“There used to be a time, not so long ago, when the day of Sunday for our entire family would be spent in the main house and compound where my parents live. Those who resided within the city perimeter would arrive around lunch with their pot luck specials and assemble a worthy food presentation that would only be visible for about fifteen minutes before it was totally wiped out by our festal swarm. As always, the occasion would also double up as an informal time for everyone to know how each had fared, including news from the first-born and latest antics by the great-great (now add another great) grandchildren. All this passed out normally, like dessert.”

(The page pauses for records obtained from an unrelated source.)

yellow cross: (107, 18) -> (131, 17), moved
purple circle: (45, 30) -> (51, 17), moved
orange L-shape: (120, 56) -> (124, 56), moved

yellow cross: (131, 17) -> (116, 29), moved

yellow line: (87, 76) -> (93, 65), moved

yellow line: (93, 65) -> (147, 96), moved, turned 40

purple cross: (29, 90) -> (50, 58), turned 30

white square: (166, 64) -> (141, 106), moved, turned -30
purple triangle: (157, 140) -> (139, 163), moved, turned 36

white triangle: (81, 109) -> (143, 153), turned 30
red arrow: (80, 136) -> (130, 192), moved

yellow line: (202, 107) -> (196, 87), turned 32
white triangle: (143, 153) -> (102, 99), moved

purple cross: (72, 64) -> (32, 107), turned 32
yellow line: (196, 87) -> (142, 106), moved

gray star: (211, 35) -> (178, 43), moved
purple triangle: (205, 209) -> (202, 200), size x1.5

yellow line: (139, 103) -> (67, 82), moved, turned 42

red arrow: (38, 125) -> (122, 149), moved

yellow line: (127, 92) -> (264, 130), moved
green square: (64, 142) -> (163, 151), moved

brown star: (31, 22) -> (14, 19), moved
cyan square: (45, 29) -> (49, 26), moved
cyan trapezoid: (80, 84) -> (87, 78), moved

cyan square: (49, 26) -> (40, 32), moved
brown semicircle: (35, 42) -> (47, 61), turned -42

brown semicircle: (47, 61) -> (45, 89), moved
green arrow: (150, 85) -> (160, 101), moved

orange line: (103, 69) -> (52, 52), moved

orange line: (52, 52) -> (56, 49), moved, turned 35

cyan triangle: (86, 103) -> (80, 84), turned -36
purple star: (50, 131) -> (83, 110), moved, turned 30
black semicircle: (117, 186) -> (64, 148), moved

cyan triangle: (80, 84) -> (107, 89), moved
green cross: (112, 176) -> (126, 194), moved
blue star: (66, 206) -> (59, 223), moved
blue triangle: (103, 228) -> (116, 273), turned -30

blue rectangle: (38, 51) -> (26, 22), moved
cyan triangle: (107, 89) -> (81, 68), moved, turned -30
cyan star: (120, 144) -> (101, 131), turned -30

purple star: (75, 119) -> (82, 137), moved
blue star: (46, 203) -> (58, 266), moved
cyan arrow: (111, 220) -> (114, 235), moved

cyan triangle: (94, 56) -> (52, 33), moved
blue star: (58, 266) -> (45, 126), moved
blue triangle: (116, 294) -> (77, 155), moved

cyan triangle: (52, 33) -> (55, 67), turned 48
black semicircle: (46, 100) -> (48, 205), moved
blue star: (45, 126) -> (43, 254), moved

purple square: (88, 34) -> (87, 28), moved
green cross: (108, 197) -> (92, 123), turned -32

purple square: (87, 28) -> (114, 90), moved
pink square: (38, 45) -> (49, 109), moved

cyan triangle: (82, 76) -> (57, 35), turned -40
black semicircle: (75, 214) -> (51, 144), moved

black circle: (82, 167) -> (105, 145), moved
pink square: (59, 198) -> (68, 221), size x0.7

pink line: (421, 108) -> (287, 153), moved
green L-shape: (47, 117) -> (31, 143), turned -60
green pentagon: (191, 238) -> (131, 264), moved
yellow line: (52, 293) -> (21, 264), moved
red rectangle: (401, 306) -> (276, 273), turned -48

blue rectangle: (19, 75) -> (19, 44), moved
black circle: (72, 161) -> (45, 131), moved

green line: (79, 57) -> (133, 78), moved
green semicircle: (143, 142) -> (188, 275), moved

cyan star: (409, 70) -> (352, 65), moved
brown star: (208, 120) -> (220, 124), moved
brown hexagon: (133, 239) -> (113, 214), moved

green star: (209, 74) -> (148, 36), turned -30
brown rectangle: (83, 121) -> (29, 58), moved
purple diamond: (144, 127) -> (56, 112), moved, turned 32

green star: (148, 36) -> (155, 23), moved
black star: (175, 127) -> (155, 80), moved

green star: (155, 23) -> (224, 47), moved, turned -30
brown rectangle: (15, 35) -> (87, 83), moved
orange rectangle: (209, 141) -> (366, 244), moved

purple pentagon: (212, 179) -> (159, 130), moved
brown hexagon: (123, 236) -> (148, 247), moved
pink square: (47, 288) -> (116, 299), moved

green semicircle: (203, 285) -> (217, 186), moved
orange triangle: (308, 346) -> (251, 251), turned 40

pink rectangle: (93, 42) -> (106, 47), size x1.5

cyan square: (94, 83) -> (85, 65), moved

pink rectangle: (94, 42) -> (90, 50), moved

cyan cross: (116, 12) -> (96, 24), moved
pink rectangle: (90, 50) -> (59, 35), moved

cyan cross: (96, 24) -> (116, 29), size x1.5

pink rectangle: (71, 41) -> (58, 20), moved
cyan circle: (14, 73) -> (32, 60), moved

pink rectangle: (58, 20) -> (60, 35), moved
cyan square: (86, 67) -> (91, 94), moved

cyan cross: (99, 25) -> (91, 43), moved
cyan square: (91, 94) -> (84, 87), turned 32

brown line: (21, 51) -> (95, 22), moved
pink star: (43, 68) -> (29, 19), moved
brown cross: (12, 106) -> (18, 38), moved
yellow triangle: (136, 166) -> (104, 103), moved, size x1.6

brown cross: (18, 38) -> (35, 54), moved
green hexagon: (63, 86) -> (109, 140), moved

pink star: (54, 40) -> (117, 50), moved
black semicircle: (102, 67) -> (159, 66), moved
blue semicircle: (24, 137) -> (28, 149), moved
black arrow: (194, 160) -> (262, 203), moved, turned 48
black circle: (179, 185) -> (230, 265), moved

Thus, I wrote of this happy tradition more than three years ago and alas, much has drastically changed. For starters, the coming of Covid and the lockdown and quarantine that ensued have all but killed that festive bolt-in family affair. In a sense, it had likewise felt like a kind of moving out. Sure, many vehemently insist that technology has greatly helped to ease some of our anxieties, but the question remains, has technology already developed an application that could simulate the common indescribable feel one might get from a simple familial hug? Still nothing like it in the world, and you can try to prove me wrong.
Last week, my late brother’s apo by his only son gave birth to a baby boy. A few months before, her younger sibling and his partner had also added their most pretty-ful baby girl to our family registry. One might imagine, had these two events happened during the older time before covid, what Sunday celebrations could we have had?
In the past, I have likewise written about how my late mom had referred to our compound as a happy place (sorry Mcdo, you might have heard it first from her). All because of the continuous run of babies who have through the years all passed through its red gates and moved on to eventually add their own families to the clan. As it stands by my own genealogical count, my parents have at present, twenty grandchildren, nineteen grandchildren and three great grandchildren. Covid or not, the compound has kept up with mom’s happy tag even though she had long left us.
Nothing at all to be sad about really, from my parents’ eyes, then to ours their remaining children, the coming of their grandchildren, great and great-great grandies into the hall of the old grand house is but a little part of the plan that life does indeed goes on. In fifteen years, my apo’s baby Max would be strutting around in his teen frame and flexing at the world. In another ten, who knows, he might be moving on to have his little Maxes too, much like his cousins from the compound.
Who knows indeed, tomorrow is a long time and I might not even be here to meet his young girlfriend as he timidly brings her into the red gates to meet the clan during our traditional Sunday lunch.